Deploying ResNet50 semantic segmentation model on the nVidia Jetson Nano using onnxruntime
When we upgraded our robot Beteigeuze with entirely new electronic components, we decided on nVidia’s Jetson Nano platform as the robot’s primary computer. The Jetson Nano is an ARM based quad-core System-on-a-Chip (SOC) that features CUDA acceleration for Deep Learning models.
As a test, we tried deploying the model that we used during last year’s Virtual Field Robot Event on the new hardware platform. Even though that model was trained for simulation, we hope that models of the same or similar architecture will be of value for us in this year’s event. The model is a ResNet50 from PyTorch’s torchvision.
For inference, we exported the trained model to the ONNX format for easy deployment and portability. ONNX allows for saving the model and its weights in a single file, that can then be loaded an used using the ONNX Runtime, which is available for a wide range of platforms.
For last year’s event, we just used the CPU version of onnxruntime. While no GPU was available on the competition server, that machine’s CPU was sufficient for running the model alongside all the other code, and performance was less critical due to the simulation running slower than real time anyway. On the real robot, constraints are different: CPU time on the Jetson Nano is valuable, and therefore it make sense to utilize the available CUDA cores for the image recognition pipeline.
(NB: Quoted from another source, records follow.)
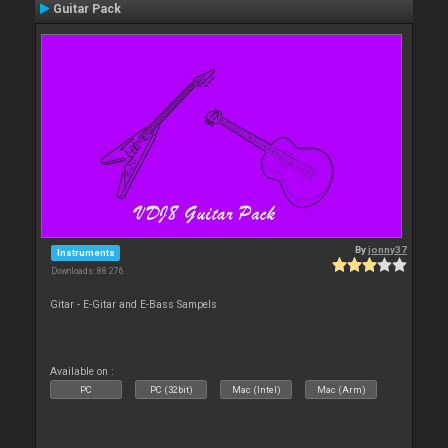
Guitar Pack
By
jonny37
Instruments
Downloads: 88 276
Gitar - E-Gitar and E-Bass Sampels
Available on :
PC
PC (32bit)
Mac (Intel)
Mac (Arm)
Since Ubuntu 18.04 is the only supported operating system on the Jetson Nano platform (please tell us if you know of an equivalent platform not stuck to badly aging proprietary drivers!), building ONNX runtime was not entirely straightforward. For this reason, we document the process here. We assume that JetPack 4.6 is already installed. So our
/etc/apt/sources.list.d/nvidia-l4t-apt-source.list contains these entries.
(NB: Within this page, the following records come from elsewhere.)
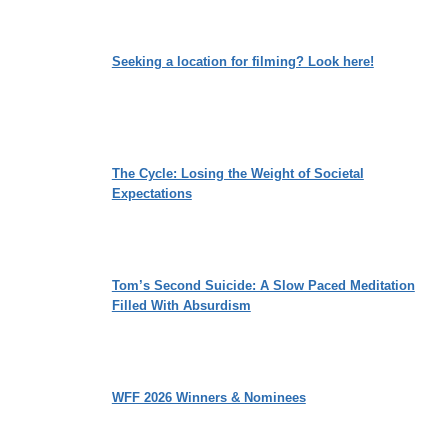
Seeking a location for filming? Look here!
The Cycle: Losing the Weight of Societal
Expectations
Tom’s Second Suicide: A Slow Paced Meditation
Filled With Absurdism
WFF 2026 Winners & Nominees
deb https://repo.download.nvidia.com/jetson/common r32.6 main
deb https://repo.download.nvidia.com/jetson/t210 r32.6 main
For a more elaborate guide on how to install JetPack, see the official guide.
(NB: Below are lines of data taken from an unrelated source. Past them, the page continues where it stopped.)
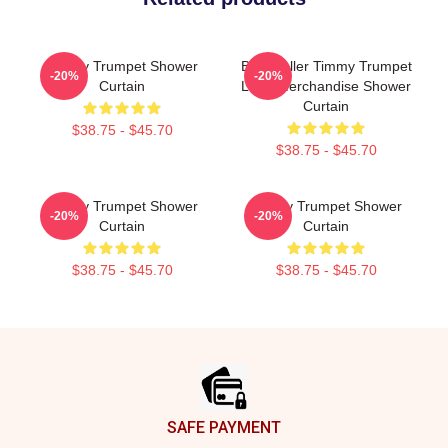
Timmy Trumpet Shower
Best Seller Timmy Trumpet
-20%
-20%
Curtain
Logo Merchandise Shower
Curtain
$38.75 - $45.70
$38.75 - $45.70
Timmy Trumpet Shower
Timmy Trumpet Shower
-20%
-20%
Curtain
Curtain
$38.75 - $45.70
$38.75 - $45.70
Footer
SAFE PAYMENT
Next, we had to install a current version of CMake:
echo 'export PATH=$HOME/.local/bin:$PATH' >> ~/.bashrc
mkdir -p ~/cmake && cd ~/cmake
tar xf ~/Downloads/cmake-3.22.2.tar.gz
Next, we needed to build and install the ONNX Runtime with appropriate GPU support
git clone https://github.com/microsoft/onnxruntime/
git checkout v1.10.0
./build.sh --update --parallel --config Release --build --build_wheel --use_cuda --cuda_home /usr/local/cuda --cudnn_home /usr/lib/aarch64-linux-gnu
The resulting Python package could then be installed using:
pip3 install --user ./build/Linux/Release/dist/onnxruntime_gpu-1.10.0-cp36-cp36m-linux_aarch64.whl
We were then able to run the inference on the GPU using the Jupyter Notebook we provided when releasing our model and dataset last year (see the repository’s README for usage information and download link for the models’s ONNX file). However,
LD_LIBRARY_PATH needs to be modified due to an obscure bug that a helpful person on Github has fortunately found a workaround for, and
OPENBLAS_CORETYPE needs to be set as well:
Inference takes about 2.1 seconds per image, which might be too slow for the competition. However, this is the original model that we used during the Virtual Field Robot Event, where performance was less of a concern, so there is likely room for optimization.